PROBLEM> Omitting every picture, output the records below exactly, please.

[[ MATERIAL SUPPLIED open ]]

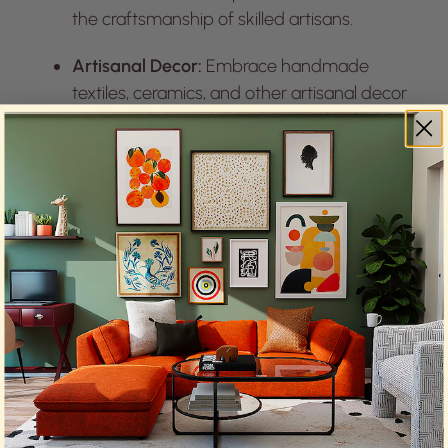
the craftsmanship of skilled artisans.
Artisanal Decor:
Embrace handmade
textiles, ceramics, and other artisanal decor
items that add a personal touch to your
space.
6. Vintage and Retro Revival:
Nostalgic Elegance:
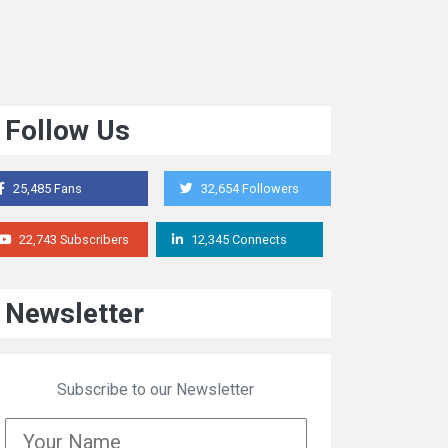
Follow Us
25,485 Fans
32,654 Followers
22,743 Subscribers
12,345 Connects
Newsletter
Subscribe to our Newsletter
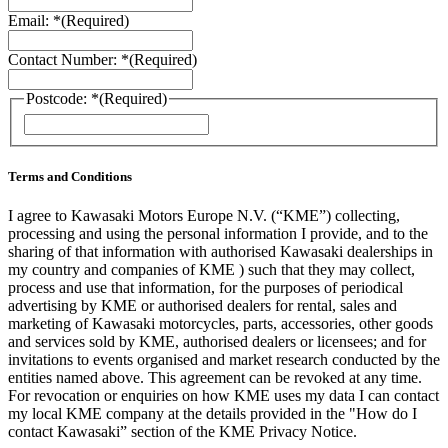
Email: *
(Required)
Contact Number: *
(Required)
Postcode: *
(Required)
ZIP
/
Postal
Code
Terms and Conditions
I agree to Kawasaki Motors Europe N.V. (“KME”) collecting,
processing and using the personal information I provide, and to the
sharing of that information with authorised Kawasaki dealerships in
my country and companies of KME ) such that they may collect,
process and use that information, for the purposes of periodical
advertising by KME or authorised dealers for rental, sales and
marketing of Kawasaki motorcycles, parts, accessories, other goods
and services sold by KME, authorised dealers or licensees; and for
invitations to events organised and market research conducted by the
entities named above. This agreement can be revoked at any time.
For revocation or enquiries on how KME uses my data I can contact
my local KME company at the details provided in the "How do I
contact Kawasaki” section of the KME Privacy Notice.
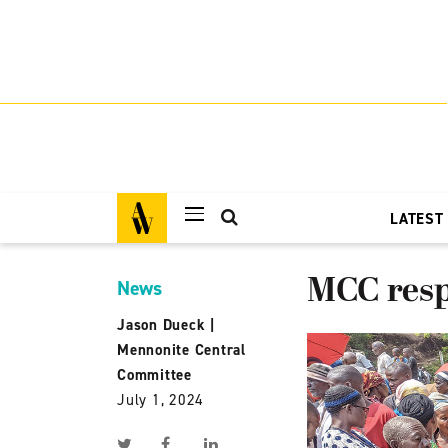
LATEST
MCC resp
News
Jason Dueck
|
Mennonite Central
Committee
July 1, 2024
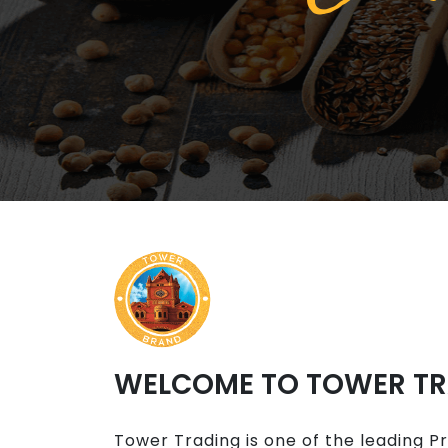
WELCOME TO TOWER T
Tower Trading is one of the leading P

[[ MATERIAL SUPPLIED closed ]]

RESULT BELOW>
the craftsmanship of skilled artisans.
Artisanal Decor:
Embrace handmade
textiles, ceramics, and other artisanal decor
items that add a personal touch to your
space.
6. Vintage and Retro Revival:
Nostalgic Elegance:
Follow Us
25,485 Fans
32,654 Followers
22,743 Subscribers
12,345 Connects
Newsletter
Subscribe to our Newsletter
Email: *
(Required)
Contact Number: *
(Required)
Postcode: *
(Required)
ZIP
/
Postal
Code
Terms and Conditions
I agree to Kawasaki Motors Europe N.V. (“KME”) collecting,
processing and using the personal information I provide, and to the
sharing of that information with authorised Kawasaki dealerships in
my country and companies of KME ) such that they may collect,
process and use that information, for the purposes of periodical
advertising by KME or authorised dealers for rental, sales and
marketing of Kawasaki motorcycles, parts, accessories, other goods
and services sold by KME, authorised dealers or licensees; and for
invitations to events organised and market research conducted by the
entities named above. This agreement can be revoked at any time.
For revocation or enquiries on how KME uses my data I can contact
my local KME company at the details provided in the "How do I
contact Kawasaki” section of the KME Privacy Notice.
LATEST
MCC resp
News
Jason Dueck
|
Mennonite Central
Committee
July 1, 2024
WELCOME TO TOWER T
Tower Trading is one of the leading P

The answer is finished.